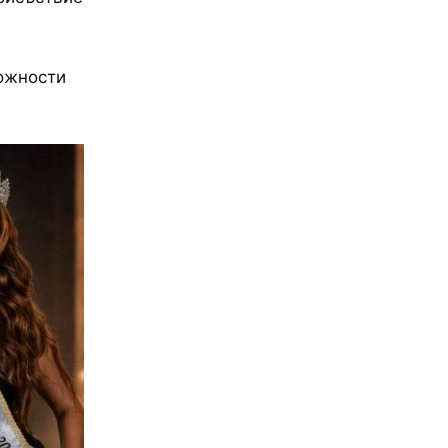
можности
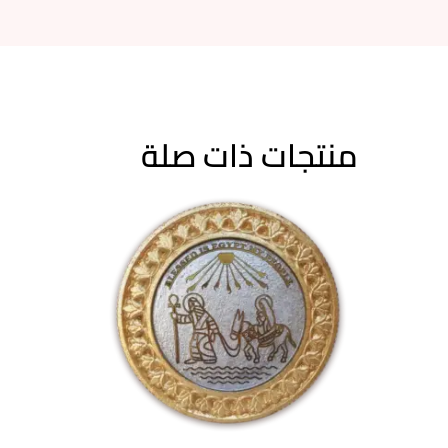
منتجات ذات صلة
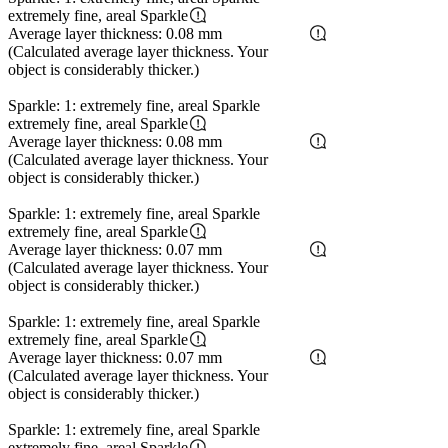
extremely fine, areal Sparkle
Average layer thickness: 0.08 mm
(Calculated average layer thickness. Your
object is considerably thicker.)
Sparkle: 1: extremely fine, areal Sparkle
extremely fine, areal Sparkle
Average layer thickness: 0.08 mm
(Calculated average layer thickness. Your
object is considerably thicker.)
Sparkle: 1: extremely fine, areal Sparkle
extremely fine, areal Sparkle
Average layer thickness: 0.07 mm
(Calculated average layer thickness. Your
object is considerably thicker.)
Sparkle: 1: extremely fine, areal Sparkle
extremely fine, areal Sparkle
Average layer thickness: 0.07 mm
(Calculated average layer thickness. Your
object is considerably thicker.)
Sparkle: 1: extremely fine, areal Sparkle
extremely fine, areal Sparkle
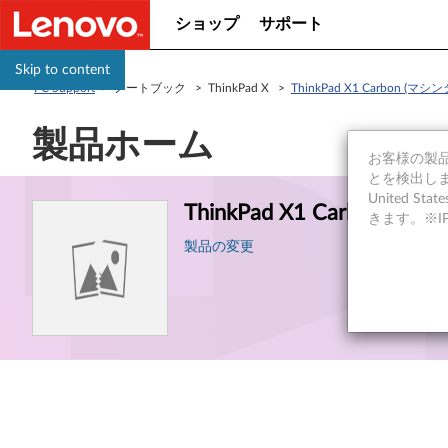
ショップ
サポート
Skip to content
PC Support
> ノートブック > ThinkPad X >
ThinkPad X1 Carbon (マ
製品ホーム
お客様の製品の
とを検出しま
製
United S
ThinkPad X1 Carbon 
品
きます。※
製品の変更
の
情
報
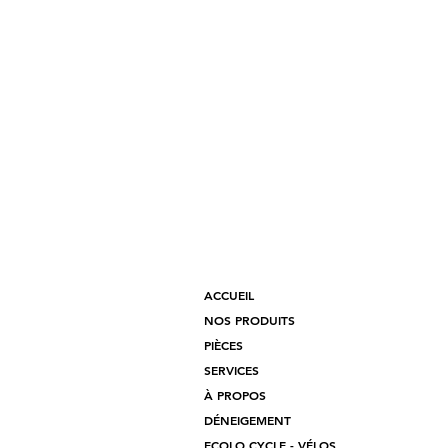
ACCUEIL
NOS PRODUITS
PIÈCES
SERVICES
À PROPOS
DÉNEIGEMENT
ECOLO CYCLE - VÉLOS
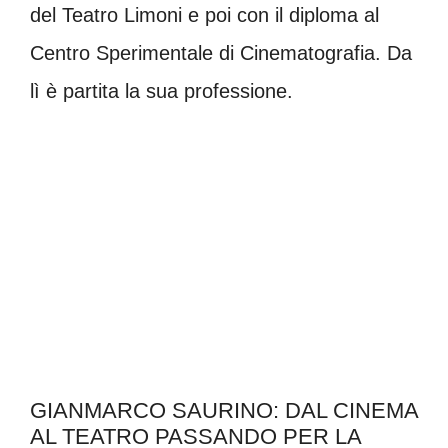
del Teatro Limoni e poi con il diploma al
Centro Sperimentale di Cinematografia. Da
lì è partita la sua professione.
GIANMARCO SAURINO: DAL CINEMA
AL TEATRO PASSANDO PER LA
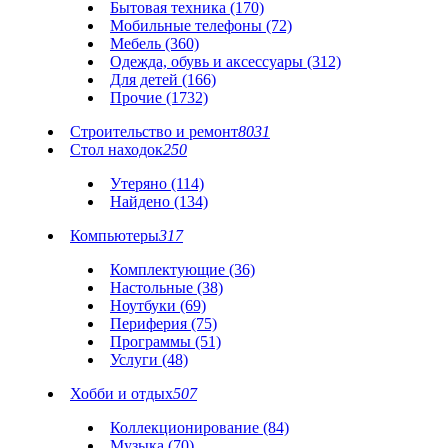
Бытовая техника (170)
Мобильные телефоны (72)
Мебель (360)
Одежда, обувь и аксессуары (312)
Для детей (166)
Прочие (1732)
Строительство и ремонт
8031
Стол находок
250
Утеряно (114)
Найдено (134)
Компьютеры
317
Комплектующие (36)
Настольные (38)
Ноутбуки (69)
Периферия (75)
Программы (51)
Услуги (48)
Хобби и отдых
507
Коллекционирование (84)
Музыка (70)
--*--
> **Task goal**
Find each line of the data above that holds the word "ThinkPad", then copy it.

> **Output**
> ノートブック > ThinkPad X >
ThinkPad X1 Carbon (マ
ThinkPad X1 Carbon 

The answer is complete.